Dubbi e misteri. Di quella nave e del suo carico si è occupata la stampa pugliese nel corso degli anni. Tanti i dubbi e gli interrogativi emersi. Tra questi le modalità della collisione e le operazioni che ne seguirono. Una nave vuota sperona l’altra carica provocando una falla che, a detta di alcuni esperti, non era irreparabile e che quindi lasciava tempo per rimorchiare il cargo incidentato. Cosa che però non avenne nonostante-come raccontano le cronache e lo stesso Lannes- il comandante della Lady Rita si fosse offerto di rimorchiare la Cavtat ricevendo un rifiuto dall’equipaggio giustificato con la necessità di non avere grane con la dogana italiana. E così dopo cinque ore dalla collisione il cargo affondò e oggi a disatnza di 42anni il suo relitto è ancora lì, a 93 metri di profondità.

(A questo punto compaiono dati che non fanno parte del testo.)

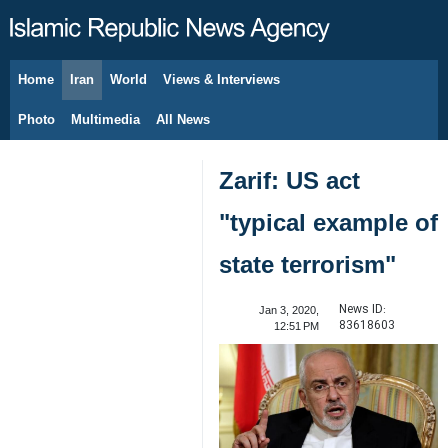
Home
Iran
World
Views & Interviews
August 7, 2026
Photo
Multimedia
All News
Zarif: US act
"typical example of
state terrorism"
News ID:
Jan 3, 2020,
83618603
12:51 PM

Come riporta il Quotidiano di Bari in un articolo apparso nel 2014- alcuni ingegneri hanno addirittura ipotizzato che l’inabbissamento del cargo jugoslavo sia stato accelerato aprendo gli oblò e le valvole di presa-mare. Il che spiegherebbe-sempre secondo il giornale pugliese- anche l’anomalia di una nave affondata di poppa quando invece la falla si era prodotta fra il centro e la prua della fiancata destra. Che la Cavtat nascondesse segreti ancor più imbarazzanti di 909 fusti tossici”?

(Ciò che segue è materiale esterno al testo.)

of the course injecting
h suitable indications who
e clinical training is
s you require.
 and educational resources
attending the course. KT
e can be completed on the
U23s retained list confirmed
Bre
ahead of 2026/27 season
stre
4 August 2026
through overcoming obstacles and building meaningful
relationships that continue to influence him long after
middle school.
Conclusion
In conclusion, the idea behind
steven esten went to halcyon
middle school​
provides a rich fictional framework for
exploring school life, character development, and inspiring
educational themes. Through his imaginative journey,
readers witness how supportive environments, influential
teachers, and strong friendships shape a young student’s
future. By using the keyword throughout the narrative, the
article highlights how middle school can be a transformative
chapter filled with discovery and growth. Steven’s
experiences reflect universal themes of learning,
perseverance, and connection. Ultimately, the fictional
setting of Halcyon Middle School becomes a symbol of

I tumori sempre più diffusi nel Salento. Ed è questo quesito che oggi, specie dopo la diffusione dei dati epidemiologici sull’incidenza di tumori nel Salento ed in particolare in alcuni comuni della costa, torna nella mente per cercare di comprendere se vi siano concause per quella che sembra una vera e propria epidemia che si diffonde nella provincia di Lecce che probabilmente non è determinata da una sola fonte, ma da più scaturigini che andrebbero tutte indistintamente vagliate. Sembra dunque arrivata l’ora- rileva il presidente dello “Sportello dei Diritti”- delle verifiche a partire dal Ministero dell’Ambiente, data anche l’evoluzione delle tecniche e delle ricerche che si è realizzata nel corso degli ultimi quattro decenni. Verifiche che vorremmo si estendessero a tutta la costa salentina per controllare se vi siano altre “Cavtat” o altri carichi pericolosi ancora in fondo al nostro meraviglioso mare, al posto delle inutili indagini petrolifere”.